Architect Frank Hollenbeck designed the three-story, 7,000-square-foot home, positioning it on a high bluff overlooking the Atlantic Ocean and a secluded sand beach—a rarity on Montauk’s rocky shores—to capture both sunrises and sunsets. Vast walls of glass are a frame for the dramatic views and flood the cool marble interiors with sunlight.
“Montauk feels like you’re living on the edge of the world and at the same time close to the center of the universe.”
There are Asian influences throughout. The pagoda-style, upcurved corners of its blue-tiled roofline were inspired by a Chinese tea house. A Zen aesthetic extends to the sleek, minimalist interior design—notwithstanding its five spacious bedrooms, four luxurious bathrooms, home theater, and sleek ultramodern kitchen.
The Zen aesthetic is highlighted by two giant divider doors fashioned after Japanese screen panels and hand-carved by artisans in Wilner’s frame shop. Fine finishes of white Italian Carrara marble and silvery Norwegian quartz add lustrous allure against the blue and green hues of Montauk Point. And then there are the unseen creature comforts of the 21st century: zoned radiant heat and air conditioning, which temper the sea’s warm breeze or its wintry blast.
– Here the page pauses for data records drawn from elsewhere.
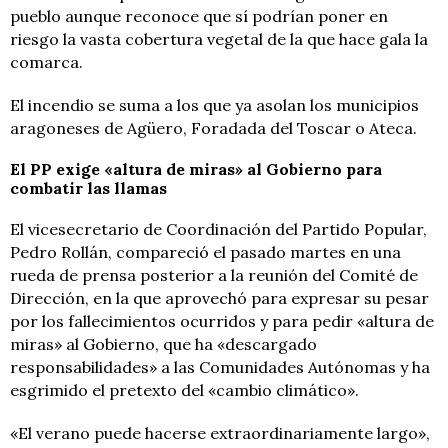
pueblo aunque reconoce que sí podrían poner en
riesgo la vasta cobertura vegetal de la que hace gala la
comarca.
El incendio se suma a los que ya asolan los municipios
aragoneses de Agüero, Foradada del Toscar o Ateca.
El PP exige «altura de miras» al Gobierno para
combatir las llamas
El vicesecretario de Coordinación del Partido Popular,
Pedro Rollán, compareció el pasado martes en una
rueda de prensa posterior a la reunión del Comité de
Dirección, en la que aprovechó para expresar su pesar
por los fallecimientos ocurridos y para pedir «altura de
miras» al Gobierno, que ha «descargado
responsabilidades» a las Comunidades Autónomas y ha
esgrimido el pretexto del «cambio climático».
«El verano puede hacerse extraordinariamente largo»,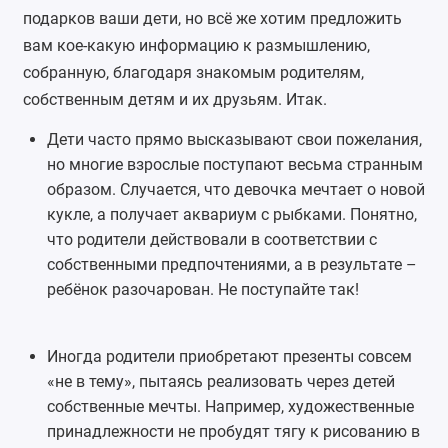
подарков ваши дети, но всё же хотим предложить
вам кое-какую информацию к размышлению,
собранную, благодаря знакомым родителям,
собственным детям и их друзьям. Итак.
Дети часто прямо высказывают свои пожелания,
но многие взрослые поступают весьма странным
образом. Случается, что девочка мечтает о новой
кукле, а получает аквариум с рыбками. Понятно,
что родители действовали в соответствии с
собственными предпочтениями, а в результате –
ребёнок разочарован. Не поступайте так!
Иногда родители приобретают презенты совсем
«не в тему», пытаясь реализовать через детей
собственные мечты. Например, художественные
принадлежности не пробудят тягу к рисованию в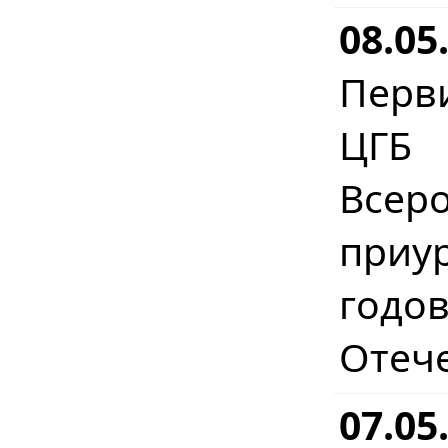
08.05
Перв
ЦГБ 
Всер
приу
год
Отеч
07.05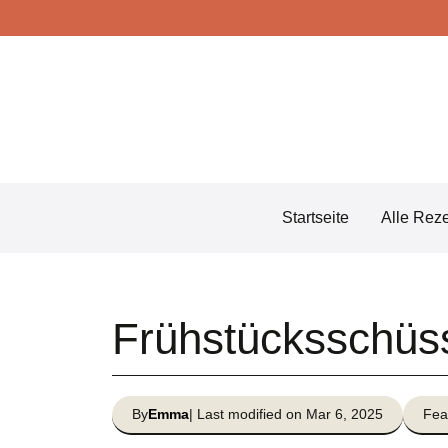
Skip
to
content
Startseite
Alle Rez
Frühstücksschüs
By
Emma
| Last modified on Mar 6, 2025
Fea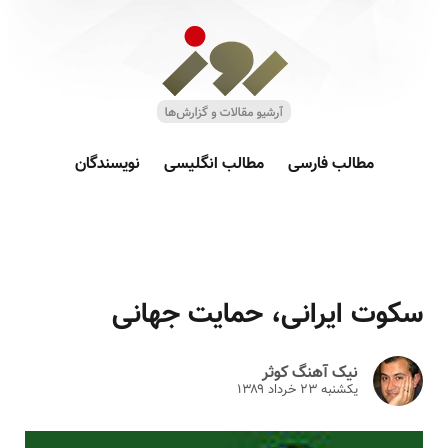
مطالب فارسی
مطالب انگلیسی
نویسندگان
سکوت ایرانی، حمایت جهانی
نیک آهنگ کوثر
یکشنبه ۲۳ خرداد ۱۳۸۹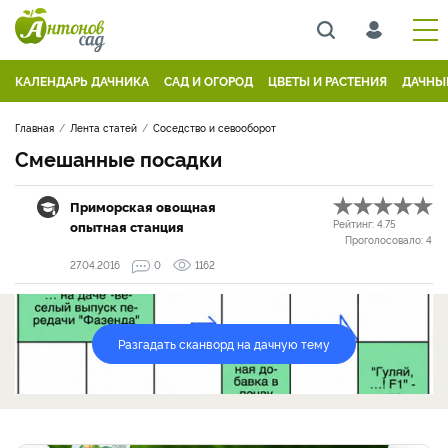
КАЛЕНДАРЬ ДАЧНИКА
САД И ОГОРОД
ЦВЕТЫ И РАСТЕНИЯ
ДАЧНЫ
Главная
Лента статей
Соседство и севооборот
Смешанные посадки
Приморская овощная
опытная станция
Рейтинг:
4.75
Проголосовало:
4
27.04.2016
0
1162
Разгадать сканворд на дачную тему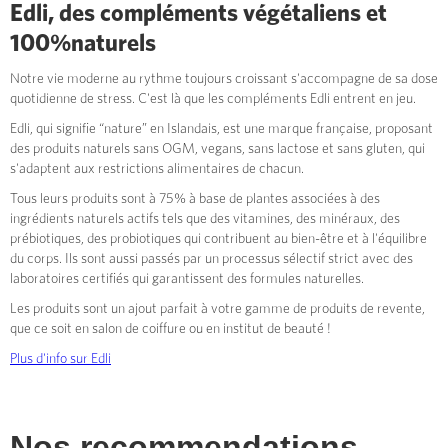
Edli, des compléments végétaliens et
100%naturels
Notre vie moderne au rythme toujours croissant s'accompagne de sa dose
quotidienne de stress. C'est là que les compléments Edli entrent en jeu.
Edli, qui signifie “nature” en Islandais, est une marque française, proposant
des produits naturels sans OGM, vegans, sans lactose et sans gluten, qui
s'adaptent aux restrictions alimentaires de chacun.
Tous leurs produits sont à 75% à base de plantes associées à des
ingrédients naturels actifs tels que des vitamines, des minéraux, des
prébiotiques, des probiotiques qui contribuent au bien-être et à l'équilibre
du corps. Ils sont aussi passés par un processus sélectif strict avec des
laboratoires certifiés qui garantissent des formules naturelles.
Les produits sont un ajout parfait à votre gamme de produits de revente,
que ce soit en salon de coiffure ou en institut de beauté !
Plus d'info sur Edli
Nos recommendations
The living spaces lead out to expansive decks, lush lawns, beautiful gardens, and scenic pastures. Surrounding them is a private reserve protected by thoughtful conservancy restrictions to ensure a safe haven for the estate’s abundant waterfowl—including the endangered wood duck. A two-acre pond provides habitat for other indigenous flora and fauna.
The marsh and grasslands turn to a pristine stretch of sandy beach with no public access for miles, and two naturally formed 100-foot jetties serve up an additional layer of privacy and protection, acting as barriers to passing storms. The house itself, built on a steel superstructure (much like a girder set) and the blue-tile roof were built to comfortably withstand winds upwards of 150 mph. The façade of wood, rubber, and tile weigh downward for added stability.
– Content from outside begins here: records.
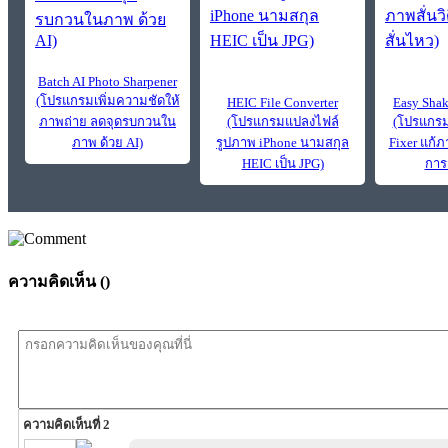
Batch AI Photo Sharpener
(โปรแกรมเพิ่มความชัดให้
HEIC File Converter
Easy Shak
ภาพถ่าย ลดจุดรบกวนใน
(โปรแกรมแปลงไฟล์
(โปรแกรม
ภาพ ด้วย AI)
รูปภาพ iPhone นามสกุล
Fixer แก้ภ
HEIC เป็น JPG)
การ
ความคิดเห็น (
)
ความคิดเห็นที่ 2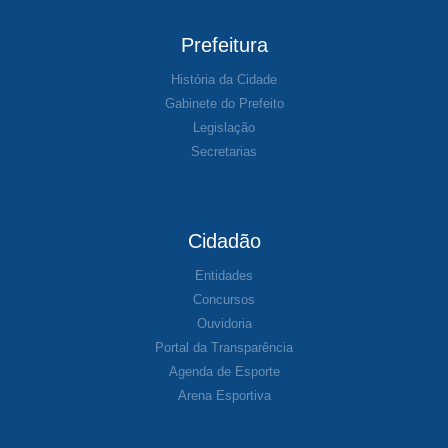
Prefeitura
História da Cidade
Gabinete do Prefeito
Legislação
Secretarias
Cidadão
Entidades
Concursos
Ouvidoria
Portal da Transparência
Agenda de Esporte
Arena Esportiva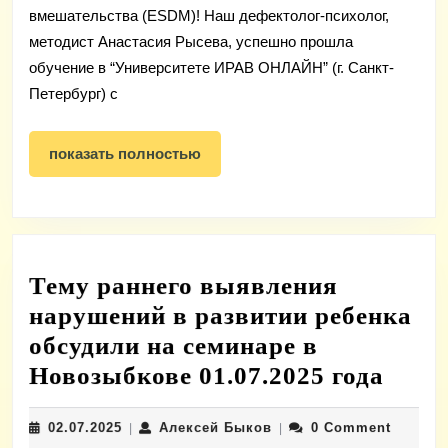
вмешательства (ESDM)! Наш дефектолог-психолог,
методист Анастасия Рысева, успешно прошла
обучение в “Университете ИРАВ ОНЛАЙН” (г. Санкт-
Петербург) с
показать
показать полностью
полностью
Тему раннего выявления
нарушений в развитии ребенка
обсудили на семинаре в
Тему
Новозыбкове 01.07.2025 года
ранн
02.07.2025
Алексей
02.07.2025
Алексей Быков
0 Comment
|
|
выяв
Быков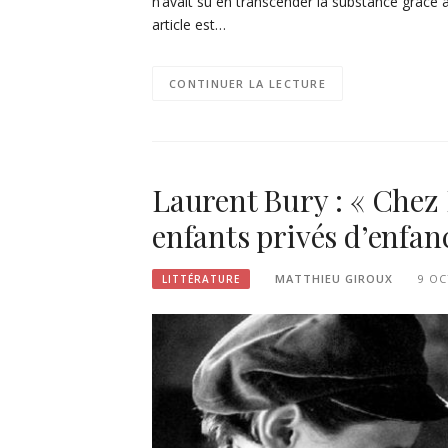
n’avait su en transcender la substance grâce à 
article est…
CONTINUER LA LECTURE
Laurent Bury : « Chez 
enfants privés d’enfan
MATTHIEU GIROUX
9 OC
LITTÉRATURE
The house is close to all of Montauk’s attractions: restaurants, spas, boutiques, galleries, wineries, as well as world-class recreation by land (championship golf courses and riding stables) and sea (surfing, boating, deep-sea fishing, and sailing). The Montauk Yacht Club, the largest marina in the Hamptons, has been acquired by Gurney’s Resorts, upping the game for local yachtsmen.
“Montauk’s celebrity homeowners have included Robert De Niro, Ralph Lauren, Dick Cavett, Jimmy Buffett, and Paul Simon.”
Eli Wilner & Company has created picture frames for the Metropolitan Museum, the Smithsonian and the White House. The master framer told Business Insider last year that he had high hopes for the house that frames Montauk Point—and its potential buyers: “I hope I find someone I like so that I can come visit every once in a while,” he said.